An analogy here is the difference between the demographics you provided at registration versus your behavioral-segment membership as calculated by the site’s data-mining algorithm (which took as input the demographics you provided). The site will let you view/edit the demographic facts you provided but not the derived fact (that you are a “High-Value Visitor”), which is part of a proprietary user-classification system. The same thing potentially applies to meta-clickstream data, where your behavior has been abstracted to business concepts.
Very helpful and clear points, Steve, thanks. But I wonder if, in time, the computer science of mining so much metadata will get solved? There certainly is significant potential upside, both in new types of services and profitable business models. And to your “High Value Customer” example, I wonder, does a user have the right to know how he or she is classified by the service? To know what “profile” he or she fits into?

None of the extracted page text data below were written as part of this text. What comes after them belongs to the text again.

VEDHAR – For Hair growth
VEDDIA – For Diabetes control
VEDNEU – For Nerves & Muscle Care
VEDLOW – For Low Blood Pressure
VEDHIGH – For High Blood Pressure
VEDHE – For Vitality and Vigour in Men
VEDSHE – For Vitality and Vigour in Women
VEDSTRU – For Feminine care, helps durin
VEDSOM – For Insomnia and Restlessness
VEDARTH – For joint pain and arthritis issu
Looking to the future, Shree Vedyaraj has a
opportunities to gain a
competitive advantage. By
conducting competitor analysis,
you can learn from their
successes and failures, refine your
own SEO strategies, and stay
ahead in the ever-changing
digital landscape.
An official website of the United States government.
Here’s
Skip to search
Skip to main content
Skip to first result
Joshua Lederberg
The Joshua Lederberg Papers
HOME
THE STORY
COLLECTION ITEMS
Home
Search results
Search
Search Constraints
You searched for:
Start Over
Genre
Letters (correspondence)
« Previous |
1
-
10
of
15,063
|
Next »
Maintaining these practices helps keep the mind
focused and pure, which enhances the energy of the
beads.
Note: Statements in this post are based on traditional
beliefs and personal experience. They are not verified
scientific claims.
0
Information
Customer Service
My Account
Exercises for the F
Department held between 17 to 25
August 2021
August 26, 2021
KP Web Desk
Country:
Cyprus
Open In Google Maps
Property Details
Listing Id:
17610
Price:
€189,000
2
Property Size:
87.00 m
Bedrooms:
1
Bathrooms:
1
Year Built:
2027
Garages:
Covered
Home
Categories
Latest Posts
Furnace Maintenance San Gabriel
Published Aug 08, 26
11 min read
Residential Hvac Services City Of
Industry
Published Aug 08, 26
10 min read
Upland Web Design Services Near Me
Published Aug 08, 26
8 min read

Yes, over time, it will get cheaper and easier to enable the scenario you are presuming. I was highlighting the state of things now because your survey appears to be about today’s practices.

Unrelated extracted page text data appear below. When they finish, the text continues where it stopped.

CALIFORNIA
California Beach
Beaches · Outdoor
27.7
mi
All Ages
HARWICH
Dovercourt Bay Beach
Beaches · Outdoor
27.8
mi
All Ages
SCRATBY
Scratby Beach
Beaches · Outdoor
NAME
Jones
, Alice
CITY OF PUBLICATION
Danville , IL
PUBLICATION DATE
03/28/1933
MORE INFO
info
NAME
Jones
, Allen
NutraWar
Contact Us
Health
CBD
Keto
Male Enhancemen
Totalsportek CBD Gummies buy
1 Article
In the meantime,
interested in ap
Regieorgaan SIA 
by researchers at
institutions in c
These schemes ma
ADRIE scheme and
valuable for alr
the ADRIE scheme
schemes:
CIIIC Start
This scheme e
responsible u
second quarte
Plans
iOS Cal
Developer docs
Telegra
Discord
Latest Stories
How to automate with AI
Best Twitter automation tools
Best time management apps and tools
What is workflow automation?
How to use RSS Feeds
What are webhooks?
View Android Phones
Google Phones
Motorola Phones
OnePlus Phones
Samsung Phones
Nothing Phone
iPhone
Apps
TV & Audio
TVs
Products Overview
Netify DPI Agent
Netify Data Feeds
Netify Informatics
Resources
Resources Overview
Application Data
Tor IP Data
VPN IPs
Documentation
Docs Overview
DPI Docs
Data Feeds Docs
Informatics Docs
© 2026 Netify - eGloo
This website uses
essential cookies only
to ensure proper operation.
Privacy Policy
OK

That said, in a world where the technical problems of storing/mining the data are solved, the power position in the clickstream game is the ISP: Each site only sees a little bit of you, whereas the ISP sees it all.
From this position, ISPs can play either side (or potentially both sides) of the fence: They can provide privacy services, like disposable identities, for consumers; or they can ally with search engines, portals, or other wide-scope players whose power as infomediaries is proportional to the richness of their profiling.
probably you’re aware of http://www.openprivacy.org? as i read the outline, i thought to myself: “we should just come up with some xml definition of user profile data, as well as some protocol whereby the data can be held by some trusted escrow service, but still indexed by websites.” naturally, i used some search engine (can’t remember which — but who cares, they’re just a commodity item:) and open privacy came up first. while their work may not have an explicit answer to your questions, i expect such would be implicit in their software and protocols.
Also (in response to Steve’s points), some sites are starting to preserve clickstream data in user profiles to enhance their services — for example, A9, which stores personal search histories that users can access at any time. I can imagine that these kinds of add-ons will become more common over time.
It’s an interesting question whether users have a right to know how they’ve been classified by the service. I doubt it, unless they could come up with some legal rationale for finding out, such as a claim that they’re being discriminated against by the service or something. This isn’t information that the user provides or creates, so I’m not sure on what basis a user could assert the right to see it.